For a user selection I would like to provide a list of numbers that match a given regex. The regex itself is very simple it only can look like this 123[0-9][0-9] or [4-9]34.2
I found out that Fare (https://github.com/moodmosaic/Fare) is doing the job somehow. see the following example:
string pattern = "123[0-9][0-9]";
var xeger = new Xeger(pattern);
var match = xeger.Generate(); //match is e.g. "12349"

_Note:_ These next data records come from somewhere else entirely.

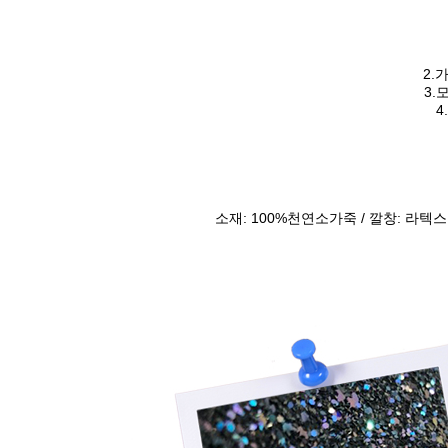
2.
3.
4
소재: 100%천연소가죽 / 깔창: 라텍스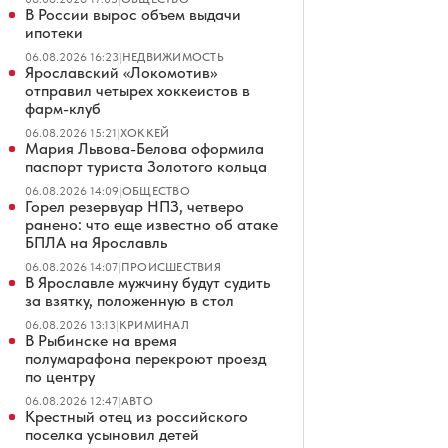
В России вырос объем выдачи
ипотеки
06.08.2026 16:23
|
НЕДВИЖИМОСТЬ
Ярославский «Локомотив»
отправил четырех хоккеистов в
фарм-клуб
06.08.2026 15:21
|
ХОККЕЙ
Мария Львова-Белова оформила
паспорт туриста Золотого кольца
06.08.2026 14:09
|
ОБЩЕСТВО
Горел резервуар НПЗ, четверо
ранено: что еще известно об атаке
БПЛА на Ярославль
06.08.2026 14:07
|
ПРОИСШЕСТВИЯ
В Ярославле мужчину будут судить
за взятку, положенную в стол
06.08.2026 13:13
|
КРИМИНАЛ
В Рыбинске на время
полумарафона перекроют проезд
по центру
06.08.2026 12:47
|
АВТО
Крестный отец из российского
поселка усыновил детей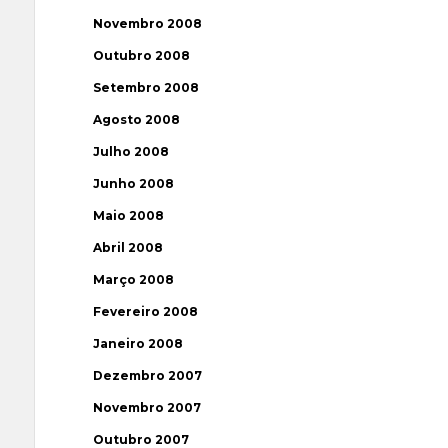
Novembro 2008
Outubro 2008
Setembro 2008
Agosto 2008
Julho 2008
Junho 2008
Maio 2008
Abril 2008
Março 2008
Fevereiro 2008
Janeiro 2008
Dezembro 2007
Novembro 2007
Outubro 2007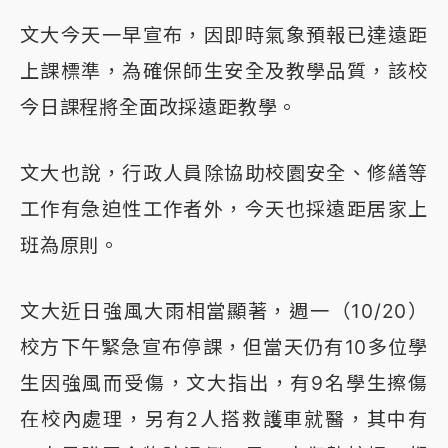
文大今天一早宣布，因即時氣象預報已達遠距
上課標準，為確保師生安全及教學品質，該校
今日課程將全面改採遠距教學。
文大也說，行政人員除協助校園安全、修繕等
工作有急迫性工作者外，今天也採遠距居家上
班為原則。
文大近日強風大雨相當顯著，週一（10/20）
校方下午緊急宣布停課，但當天仍有10多位學
生因強風而受傷，文大指出，有9名學生擦傷
在校內處理，另有2人搭救護車就醫，其中有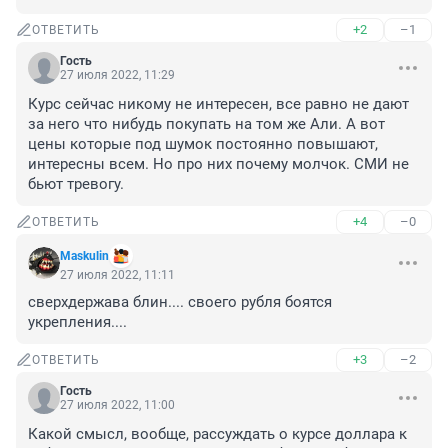
+2
–1
ОТВЕТИТЬ
Гость
27 июля 2022, 11:29
Курс сейчас никому не интересен, все равно не дают 
за него что нибудь покупать на том же Али. А вот 
цены которые под шумок постоянно повышают, 
интересны всем. Но про них почему молчок. СМИ не 
бьют тревогу.
+4
–0
ОТВЕТИТЬ
Maskulin
27 июля 2022, 11:11
сверхдержава блин.... своего рубля боятся 
укрепления....
+3
–2
ОТВЕТИТЬ
Гость
27 июля 2022, 11:00
Какой смысл, вообще, рассуждать о курсе доллара к 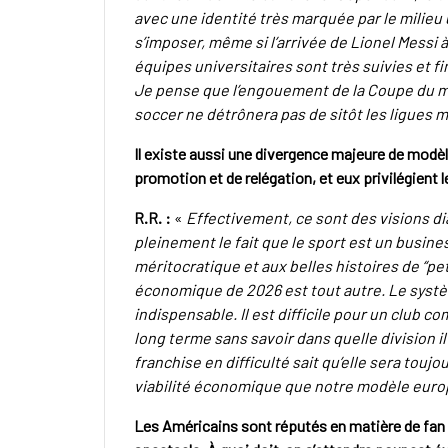
avec une identité très marquée par le milieu 
s’imposer, même si l’arrivée de Lionel Messi à
équipes universitaires sont très suivies et fi
Je pense que l’engouement de la Coupe du mo
soccer ne détrônera pas de sitôt les ligues 
Il existe aussi une divergence majeure de modè
promotion et de relégation, et eux privilégient 
R.R. :
«
Effectivement, ce sont des visions 
pleinement le fait que le sport est un busin
méritocratique et aux belles histoires de “pe
économique de 2026 est tout autre. Le systè
indispensable. Il est difficile pour un club 
long terme sans savoir dans quelle division 
franchise en difficulté sait qu’elle sera touj
viabilité économique que notre modèle europé
Les Américains sont réputés en matière de fan 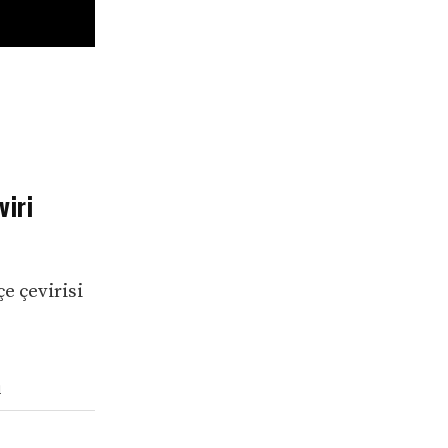
viri
e çevirisi
ı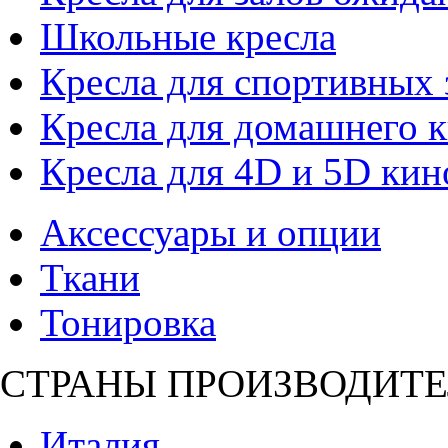
Школьные кресла
Кресла для спортивных 
Кресла для домашнего к
Кресла для 4D и 5D кин
Аксессуары и опции
Ткани
Тонировка
СТРАНЫ ПРОИЗВОДИТЕ
Италия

Unfortunately the Fare-lib is only giving me one possible match but not all 100 possible combination the string can have.
If you think regex is not a good idea in this case and would rather suggest a for-loop implementation that replaces chars I'm also going with that but currently I don't know how? Maybe a recursive function would be clever?
I'd rather create my own implementation than using a library. The following code does what you want to achieve.
private static Regex regexRegex = new Regex("\\[(?<From>\\d)-(?<To>\\d)]", RegexOptions.Compiled);
private static IEnumerable<string> GetStringsForRegex(string pattern)
{
var strings = Enumerable.Repeat("", 1);
var lastIndex = 0;
foreach (Match m in regexRegex.Matches(pattern))
{
if (m.Index > lastIndex)
{
var capturedLastIndex = lastIndex;
strings = strings.Select(s => s + pattern.Substring(capturedLastIndex, m.Index - capturedLastIndex));
}
int from = int.Parse(m.Groups["From"].Value);
int to = int.Parse(m.Groups["To"].Value);
if (from > to)
{
throw new InvalidOperationException();
}
strings = strings.SelectMany(s => Enumerable.Range(from, to - from + 1), (s, i) => s + i.ToString());
lastIndex = m.Index + m.Length;
}
if (lastIndex < pattern.Length)
{
var capturedLastIndex = lastIndex;
strings = strings.Select(s => s + pattern.Substring(capturedLastIndex));
}
return strings;
}
Basically, the code constructs all solutions for the regex pattern. It even computes them in alphabetical order.
Beware of the capturedLastIndex
variable. It is required as the compiler would otherwise capture the lastIndex variable, leading to incorrect results.